The packet flows receives admission checks (Figure 7). Depending on the amount of buffer space available in the Queuing Engine, the packet will be stored in the reserved per-port per-queue buffer or in the dynamic shared buffer space. These components are part of the shared buffer. The queuing, replication, or WRED and ECN process takes place in the admission control component. Then the packets are sent to the queue for scheduling. For packet replication, the decision occurs on the egress admission control module; 64 bytes of overhead will be added if replication is needed. The replication will occur in the Queuing Engine, as the packets are being placed in queues for scheduling.

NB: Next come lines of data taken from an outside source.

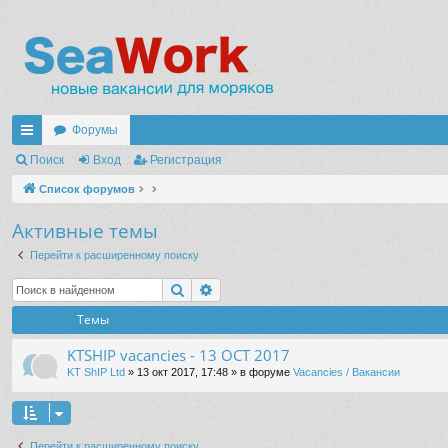
Форумы
с
Поиск
Вход
Регистрация
ы
Список форумов
лк
Активные темы
и
Перейти к расширенному поиску
Поиск
Расширенный поиск
Темы
KTSHIP vacancies - 13 OCT 2017
KT ShIP Ltd
» 13 окт 2017, 17:48 » в форуме
Vacancies / Вакансии
Перейти к расширенному поиску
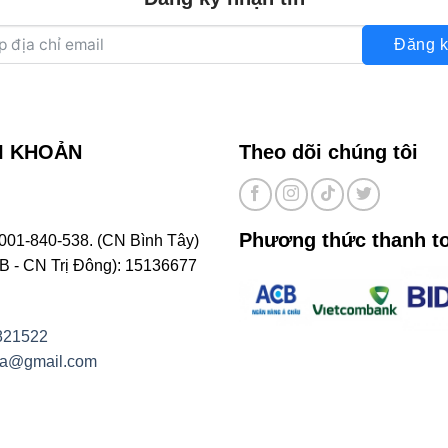
Đăng k
I KHOẢN
Theo dõi chúng tôi
Phương thức thanh t
001-840-538. (CN Bình Tây)
- CN Trị Đông): 15136677
821522
na@gmail.com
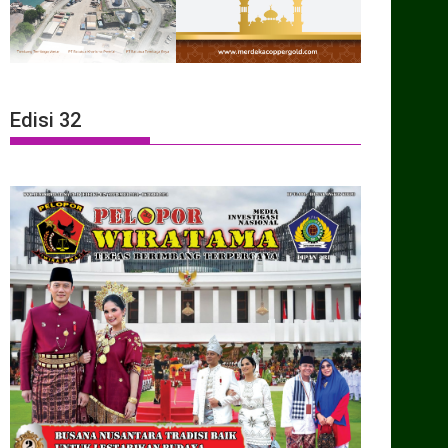
Edisi 32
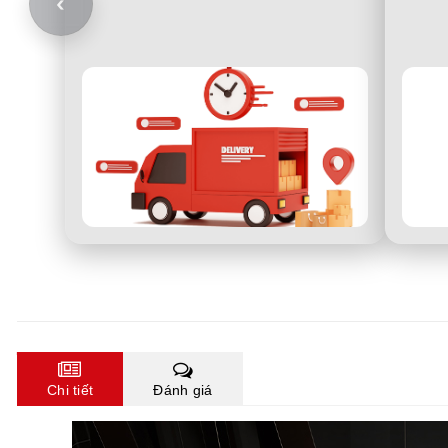
‹
Chi tiết
Đánh giá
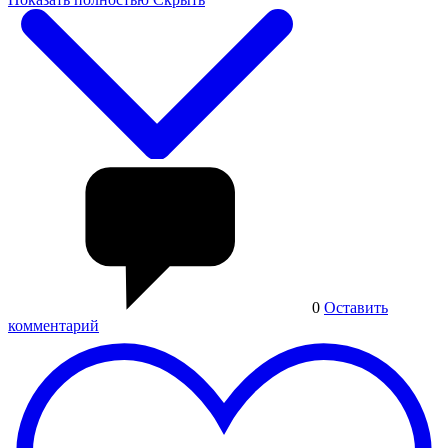
0
Оставить
комментарий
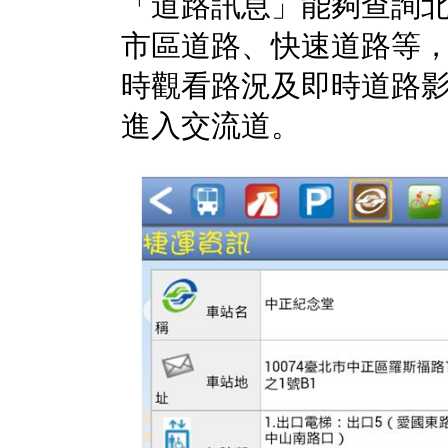
「道路訊息」能夠查詢
市區道路、快速道路等
時觀看路況及即時道路影
進入交流道。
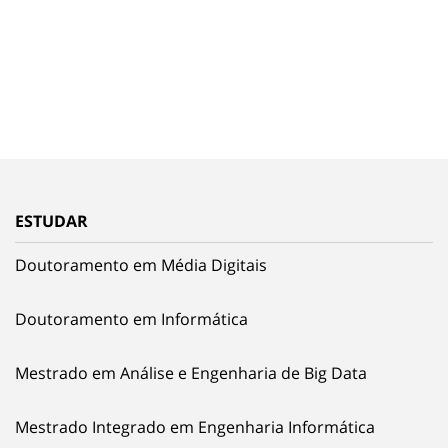
ESTUDAR
Doutoramento em Média Digitais
Doutoramento em Informática
Mestrado em Análise e Engenharia de Big Data
Mestrado Integrado em Engenharia Informática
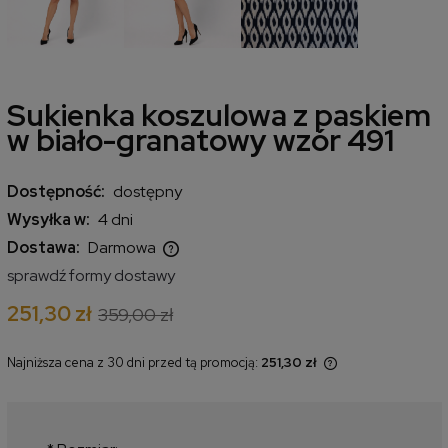
Sukienka koszulowa z paskiem
w biało-granatowy wzór 491
Dostępność:
dostępny
Wysyłka w:
4 dni
Dostawa:
Darmowa
Cena nie zawiera ewentualnych kosztów płatności
sprawdź formy dostawy
251,30 zł
359,00 zł
Najniższa cena z 30 dni przed tą promocją:
251,30 zł
Jeżeli produkt jest sprzedawany
krócej niż 30 dni, wyświetlana jest
najniższa cena od momentu, kiedy
produkt pojawił się w sprzedaży.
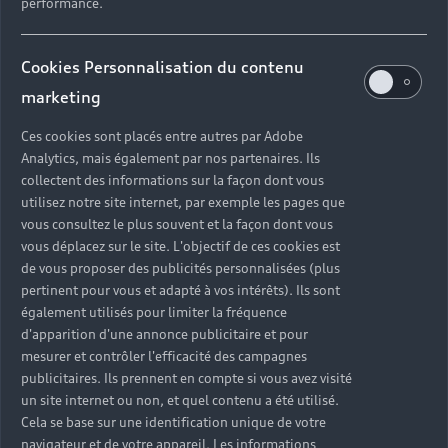
performance.
Cookies Personnalisation du contenu
marketing
Une large gamme de
Ces cookies sont placés entre autres par Adobe
véhicules disponibles
Analytics, mais également par nos partenaires. Ils
collectent des informations sur la façon dont vous
Grâce à votre concessionnaire
utilisez notre site internet, par exemple les pages que
auto occasion Audi et au label
vous consultez le plus souvent et la façon dont vous
vous déplacez sur le site. L'objectif de ces cookies est
Audi Occasion :plus, l’ensemble
de vous proposer des publicités personnalisées (plus
des modèles Audi vous sont
pertinent pour vous et adapté à vos intérêts). Ils sont
également utilisés pour limiter la fréquence
accessibles. Différentes
d'apparition d'une annonce publicitaire et pour
motorisations et finitions vous
mesurer et contrôler l'efficacité des campagnes
publicitaires. Ils prennent en compte si vous avez visité
sont ici accessibles, dans le seul
un site internet ou non, et quel contenu a été utilisé.
but de répondre à vos attentes et
Cela se base sur une identification unique de votre
à vos envies. De la citadine Audi
navigateur et de votre appareil. Les informations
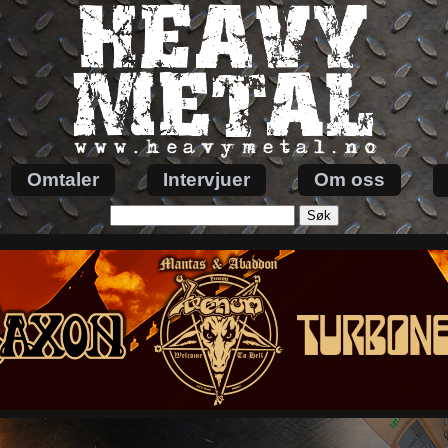
Omtaler
Intervjuer
Om oss
Søk
etter:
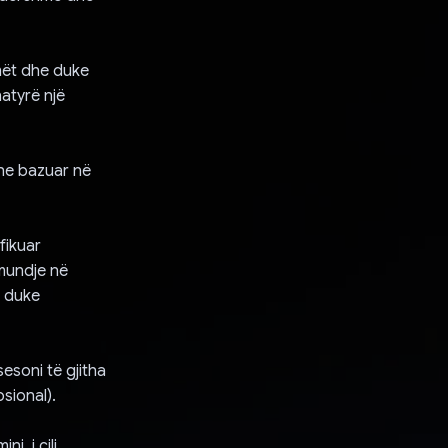
imët dhe duke
natyrë një
ane bazuar në
fikuar
ëmundje në
e duke
esoni të gjitha
sional).
, i cili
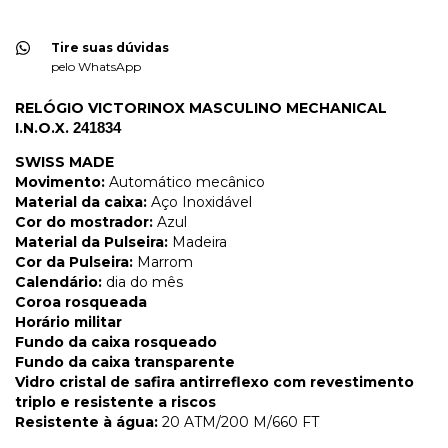
Tire suas dúvidas
pelo WhatsApp
RELÓGIO VICTORINOX MASCULINO MECHANICAL
I.N.O.X.
241834
SWISS MADE
Movimento:
Automático mecânico
Material da caixa:
Aço Inoxidável
Cor do mostrador:
Azul
Material da Pulseira:
Madeira
Cor da Pulseira:
Marrom
Calendário:
dia do mês
Coroa rosqueada
Horário militar
Fundo da caixa rosqueado
Fundo da caixa transparente
Vidro cristal de safira antirreflexo com revestimento
triplo e resistente a riscos
Resistente à água:
20 ATM/200 M/660 FT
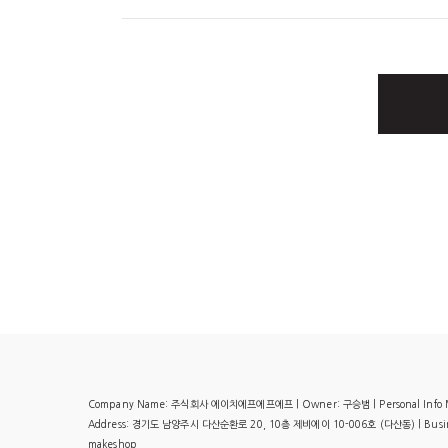
Company Name: 주식회사 에이치에프에프에프 | Owner: 구승범 | Personal Info Manage
Address: 경기도 남양주시 다산순환로 20, 10층 제비에이 10-006호 (다산동) | Busines
makeshop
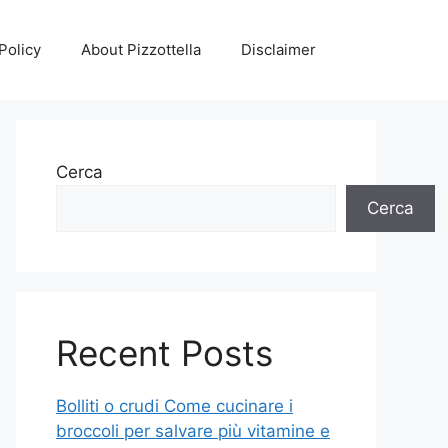
Policy
About Pizzottella
Disclaimer
Cerca
Cerca
Recent Posts
Bolliti o crudi Come cucinare i
broccoli per salvare più vitamine e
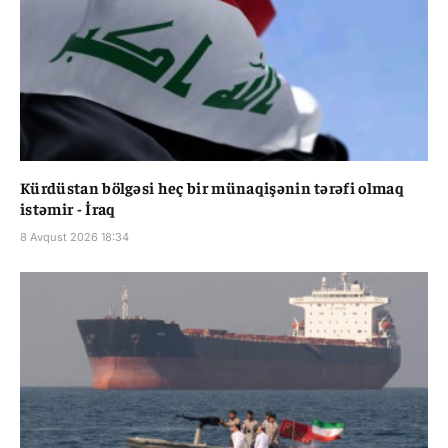
Kürdüstan bölgəsi heç bir münaqişənin tərəfi olmaq
istəmir - İraq
8 Avqust 2026 18:34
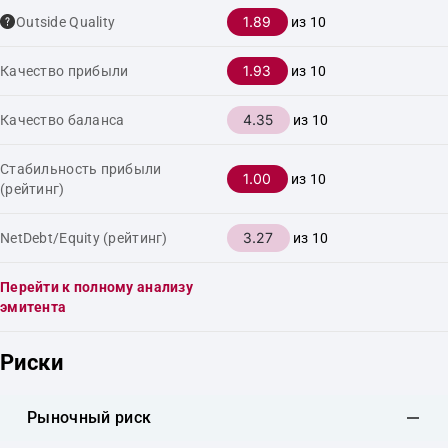
1.89
Outside Quality
из 10
1.93
Качество прибыли
из 10
4.35
Качество баланса
из 10
Стабильность прибыли
1.00
из 10
(рейтинг)
3.27
NetDebt/Equity (рейтинг)
из 10
Перейти к полному анализу
эмитента
Риски
Рыночный риск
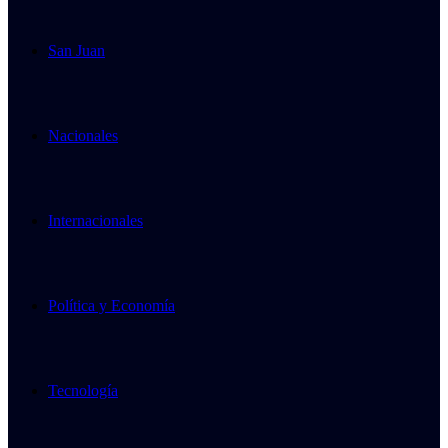
San Juan
Nacionales
Internacionales
Política y Economía
Tecnología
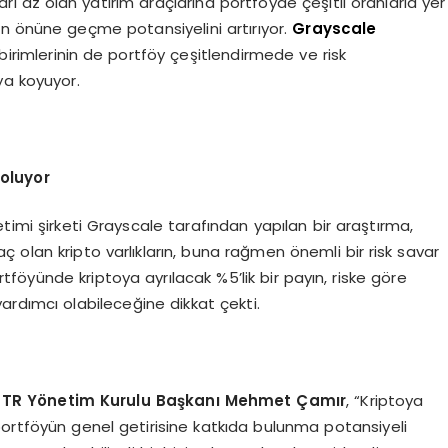
ları az olan yatırım araçlarına portföyde çeşitli oranlarla yer
n önüne geçme potansiyelini artırıyor.
Grayscale
birimlerinin de portföy çeşitlendirmede ve risk
ya koyuyor.
 oluyor
timi şirketi Grayscale tarafından yapılan bir araştırma,
 olan kripto varlıkların, buna rağmen önemli bir risk savar
rtföyünde kriptoya ayrılacak %5’lik bir payın, riske göre
ardımcı olabileceğine dikkat çekti.
 TR Y
ö
netim Kurulu Başkanı Mehmet Çamır
, “Kriptoya
portföyün genel getirisine katkıda bulunma potansiyeli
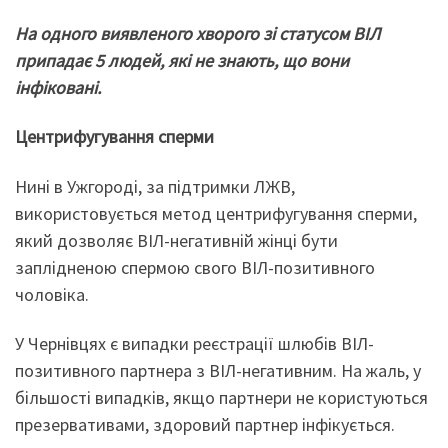
На одного виявленого хворого зі статусом ВІЛ
припадає 5 людей, які не знають, що вони
інфіковані.
Центрифугування сперми
Нині в Ужгороді, за підтримки ЛЖВ,
використовується метод центрифугування сперми,
який дозволяє ВІЛ-негативній жінці бути
заплідненою спермою свого ВІЛ-позитивного
чоловіка.
У Чернівцях є випадки реєстрації шлюбів ВІЛ-
позитивного партнера з ВІЛ-негативним. На жаль, у
більшості випадків, якщо партнери не користуються
презервативами, здоровий партнер інфікується.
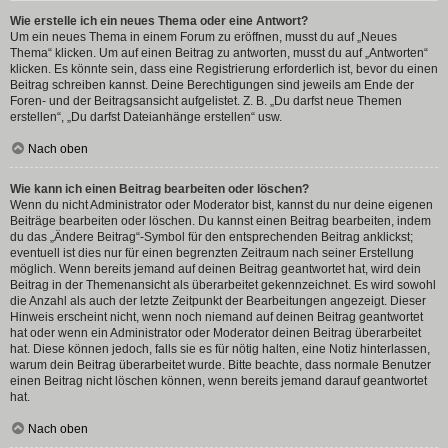
Wie erstelle ich ein neues Thema oder eine Antwort?
Um ein neues Thema in einem Forum zu eröffnen, musst du auf „Neues
Thema“ klicken. Um auf einen Beitrag zu antworten, musst du auf „Antworten“
klicken. Es könnte sein, dass eine Registrierung erforderlich ist, bevor du einen
Beitrag schreiben kannst. Deine Berechtigungen sind jeweils am Ende der
Foren- und der Beitragsansicht aufgelistet. Z. B. „Du darfst neue Themen
erstellen“, „Du darfst Dateianhänge erstellen“ usw.
Nach oben
Wie kann ich einen Beitrag bearbeiten oder löschen?
Wenn du nicht Administrator oder Moderator bist, kannst du nur deine eigenen
Beiträge bearbeiten oder löschen. Du kannst einen Beitrag bearbeiten, indem
du das „Ändere Beitrag“-Symbol für den entsprechenden Beitrag anklickst;
eventuell ist dies nur für einen begrenzten Zeitraum nach seiner Erstellung
möglich. Wenn bereits jemand auf deinen Beitrag geantwortet hat, wird dein
Beitrag in der Themenansicht als überarbeitet gekennzeichnet. Es wird sowohl
die Anzahl als auch der letzte Zeitpunkt der Bearbeitungen angezeigt. Dieser
Hinweis erscheint nicht, wenn noch niemand auf deinen Beitrag geantwortet
hat oder wenn ein Administrator oder Moderator deinen Beitrag überarbeitet
hat. Diese können jedoch, falls sie es für nötig halten, eine Notiz hinterlassen,
warum dein Beitrag überarbeitet wurde. Bitte beachte, dass normale Benutzer
einen Beitrag nicht löschen können, wenn bereits jemand darauf geantwortet
hat.
Nach oben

Figure 7. Packet Flow to the Queuing Engine
Cisco Nexus 3000 Series Queuing Engine: Buffering and QoS
Each Cisco Nexus 3000 Series interface is supplied with a buffer block that resides in the queuing engine (Figure 8). The buffer block has a per-port dedicated and a dynamic shared buffer pool, with a total of 9 MB of buffer space for the platform. There are eight unicast queues and four multicast queues per port, with multilevel scheduling per port and per-group, using a deficit round-robin mechanism. The buffer repartition is shared, and buffer limits can be set per port and per queue. The queuing engine provides ingress and egress admission control for packets. At ingress flow control and admission check, the packets are stored based on the space reserved per port, the reserved headroom, or dynamic need. At egress, packet queuing, replication, and WRED and ECN are stored based on the space reserved per port, the reserved headroom, or dynamic need.
Figure 8. Cisco Nexus 3000 Series Buffer Block
The main QoS functions consist of the following:
• Traffic classification (ingress)
• Marking: class of service (CoS) or Differentiated Services Code Point (DCSP) (ingress)
• Maximum transmission unit (MTU) checking (ingress)
• Congestion management (ingress and egress)
• Queuing and scheduling (ingress and egress)
• Link bandwidth management (egress)
• WRED (egress)
• ECN (egress)
In the Cisco Nexus 3000 Series, all data path and QoS system resources can be configured on a system-class basis. The QoS configuration uses the Cisco NX-OS command-line interface (CLI) with three QoS types: QoS, network-QoS, and queuing.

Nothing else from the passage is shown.